Problem details. Repeat exactly, and only, the lines below starting at the line that contains "jours, il n'est" and ending at the line that contains "Traduction du livre", inclusive of both.

★ ★ ★ ★ ★ ★ ★

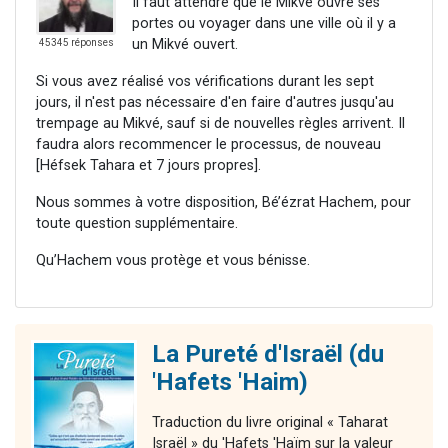
Il faut attendre que le Mikvé ouvre ses
portes ou voyager dans une ville où il y a
un Mikvé ouvert.
45345 réponses
Si vous avez réalisé vos vérifications durant les sept
jours, il n'est pas nécessaire d'en faire d'autres jusqu'au
trempage au Mikvé, sauf si de nouvelles règles arrivent. Il
faudra alors recommencer le processus, de nouveau
[Héfsek Tahara et 7 jours propres].
Nous sommes à votre disposition, Bé’ézrat Hachem, pour
toute question supplémentaire.
Qu’Hachem vous protège et vous bénisse.
La Pureté d'Israël (du
'Hafets 'Haim)
Traduction du livre original « Taharat
Israël » du 'Hafets 'Haïm sur la valeur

★ ★ ★ ★ ★ ★ ★

Final answer.
jours, il n'est pas nécessaire d'en faire d'autres jusqu'au
trempage au Mikvé, sauf si de nouvelles règles arrivent. Il
faudra alors recommencer le processus, de nouveau
[Héfsek Tahara et 7 jours propres].
Nous sommes à votre disposition, Bé’ézrat Hachem, pour
toute question supplémentaire.
Qu’Hachem vous protège et vous bénisse.
La Pureté d'Israël (du
'Hafets 'Haim)
Traduction du livre original « Taharat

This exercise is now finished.